Le décret de 2016 impose un contenu minimal : identification des parties, adresse, date, relevé des compteurs, clés remises, et description précise pièce par pièce des sols, murs, plafonds, équipements et menuiseries (état neuf, bon, moyen ou mauvais ; usures, traces, taches, etc.).
Les photos n'ont pas valeur d'état des lieux à elles seules, mais elles peuvent être annexées et constituent une preuve solide en cas de litige.
Vétusté
La vétusté est l'usure normale due au temps et à l'usage normal du logement. Elle est à la charge du bailleur ; elle ne peut pas être imputée au locataire à la sortie. Une grille de vétusté peut être annexée au bail, en application du décret 2016-382. Cette grille indique pour chaque élément (peintures, sols, équipements) une durée de vie théorique et un abattement progressif. À défaut de grille annexée, c'est l'usage et la jurisprudence qui apprécient.
Contestation après l'entrée
Le locataire peut, dans les 10 jours suivant l'établissement de l'état des lieux d'entrée, demander au bailleur d'y ajouter des éléments oubliés ou contestés. Pour les équipements de chauffage, le délai est porté au premier mois de la période de chauffe.
La demande se fait par lettre recommandée avec accusé de réception. En cas de refus, le locataire peut saisir la commission départementale de conciliation.
État des lieux de sortie
L'état des lieux de sortie est comparé à celui d'entrée. Les différences imputables au locataire, hors vétusté, peuvent être déduites du dépôt de garantie, à condition d'être justifiées par devis ou facture (article 22).
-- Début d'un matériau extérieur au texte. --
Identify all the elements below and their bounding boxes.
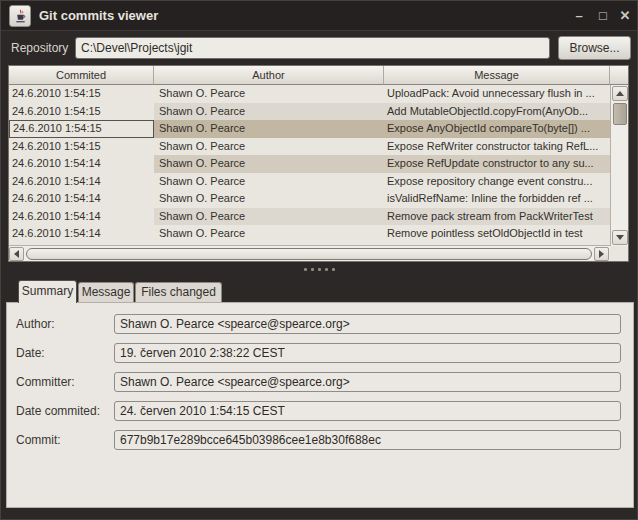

Le locataire doit avoir restitué le logement en l'état, déduction faite de l'usure normale, et rendu les clés. Le délai de restitution du dépôt de garantie est de 1 mois si l'état est conforme, 2 mois sinon.
Si une partie est absente : commissaire de justice
Si l'une des parties refuse ou est absente, l'autre peut faire établir l'état des lieux par un commissaire de justice (anciennement huissier). Le coût est alors partagé par moitié entre bailleur et locataire (tarif réglementé : entre 130 € et 270 € selon la surface, plus frais).
Que faire en cas de litige
Les contestations classiques portent sur l'imputation à tort de la vétusté, sur l'absence de justificatifs (devis, facture), ou sur des dégradations qui figuraient déjà à l'entrée. La marche à suivre :
- Comparer en détail l'état des lieux d'entrée et celui de sortie, photos à l'appui.
- Saisir la commission de conciliation par LRAR.
- Saisir le juge des contentieux de la protection (tribunal judiciaire) si la conciliation échoue. La somme en jeu étant souvent inférieure à 5 000 €, une médiation préalable est obligatoire avant la saisine.
L'action est soumise à la prescription de 3 ans (article 7-1).